AI-driven language learning in higher education: an empirical study on self-reflection, creativity, anxiety, and emotional resilience in EFL learners

The analysis of this study began with descriptive statistics to understand the statistical properties of the variables, as shown in Table 1. Following the table, all the 205 respondents filled the questionnaire; thus, no missing values in the data where majority of the respondents are females and the average age is 19 years. However, with respect to the language proficiency level (LPL) of the respondents, the majority are intermediate, then followed by beginners, and then advanced.
Result presentation of RQ1: How does the types of AI-powered feedback (e.g., corrective vs. motivational) causally affect self-reflection processes in EFL learners?
Figure 2 displays the graphical result presentation of the SEM with respect to model 1. It can be glanced from the figure that all the respective explanatory variables, i.e., CAIF, MAIF, Age, Gender, and LPL are positively related with the response variable, i.e., SR as shown along the arrows running from the explanatory variables to the response variable. Looking at the explanatory variables, there is positive correlation between CAIF and MAIF, CAIF and Gender, and CAIF and LPL. However, negative correlation between CAIF and Age of 0.23, 0.01, and 0.02, −0.18, respectively. There is positive correlation between MAIF and LPL, but negative correlation between MAIF and Age, MAIF and Gender of 0.03, −0.12, and −0.01, respectively. There is positive correlation between Age and Gender, Age and LPL, but negative correlation between Gender and LPL of 0.16, 0.04, and −0.01, respectively, as shown along the double-headed arrows running between each pair of the explanatory variables.
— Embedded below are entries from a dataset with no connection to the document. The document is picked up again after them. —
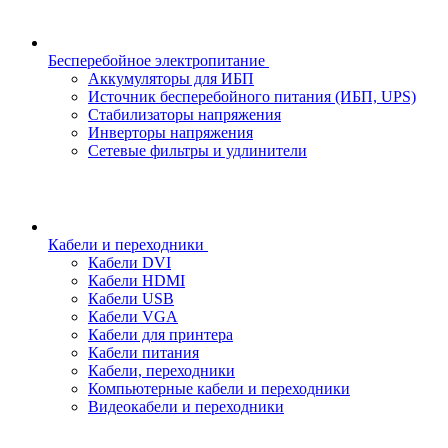
Бесперебойное электропитание
Аккумуляторы для ИБП
Источник бесперебойного питания (ИБП, UPS)
Стабилизаторы напряжения
Инверторы напряжения
Сетевые фильтры и удлинители
Кабели и переходники
Кабели DVI
Кабели HDMI
Кабели USB
Кабели VGA
Кабели для принтера
Кабели питания
Кабели, переходники
Компьютерные кабели и переходники
Видеокабели и переходники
Result presentation of SEM for model 1.
Table 2 displays the result of the relationship between the type of AI-powered feedback (corrective and motivational) and self-reflection (SR) of the EFL. From the table, corrective AI-powered feedback (CAIF) such as grammar and vocabulary corrections and motivational AI-powered feedback (MAIF) such as encouragement and progress tracking are positively related with the SR of the EFL learners, and the impacts are statistically significant at 5% and 10% level, respectively. This has also been reaffirmed by the coefficient of the language proficiency level of the learners (LPL), which is both significant and positive. When looking at the statistical healthiness tests of the model, it can be seen that the p-value of the likelihood ratio (LR) test statistic is 0.07, the value of the comparative fit index test is 0.96, and the value of the root mean square error is 0.05. The rule is that, for a model to be fit, the LR probability value must be greater than 0.05 (Suhr, 2006); acceptable model fit is indicated by a CFI value of 0.90 or greater (Hu and Bentler, 1999); and acceptable model fit is indicated by an RMSEA value of 0.06 or less (Hu and Bentler, 1999). For GFI, AGFI, and TLI, the values are 093, 0.90, and 0.91, respectively, where the health values are to be greater than or equal to 0.90, i.e., ≥0.90 (Hooper et al. 2008). This means that the estimated model is statistically fit. Therefore, considering the content of the questions used in measuring the self-reflection of the EFL learners, it means that corrective related AI-powered feedback such as grammar and vocabulary corrections and motivational related AI-powered feedback such as encouragement and progress tracking are causing the EFL learners to improve their self-reflection, identifying areas for improvement in their English language skills, and setting goals for improving their English language skills. The implications of these findings are significant for both pedagogical practice and the design of AI feedback systems. Corrective feedback, particularly in terms of language mechanics like grammar and vocabulary, provides learners with concrete areas for improvement. Meanwhile, motivational feedback, through encouragement and tracking progress, fosters a sense of achievement and forward momentum. Both types of feedback appear to facilitate a deeper level of self-reflection, enabling learners to identify their strengths and weaknesses and set meaningful goals for language improvement.
Result presentation of RQ2: What is the causal relationship between the use of AI-powered feedback and the development of creativity in EFL learners?
Figure 3 shows the graphical result presentation of the SEM with respect to model 2. It can be observed from the figure that the respective explanatory variables, i.e., AIFC, Gender, and LPL are positively related to the response variable, i.e., C except Age, which is negatively related to it as shown along the arrows running from the explanatory variables to the response variable. In line with the explanatory variables, there is a positive correlation between AIFC and LPL, Age and Gender, and Age and LPL. However, negative correlation between AIFC and Age, AIFC and Gender, and Gender and LPL of 0.4, 0.2, 0.4, −0.2, −0.02, and −0.01, respectively, as shown along the double-headed arrows running between each pair of the explanatory variables.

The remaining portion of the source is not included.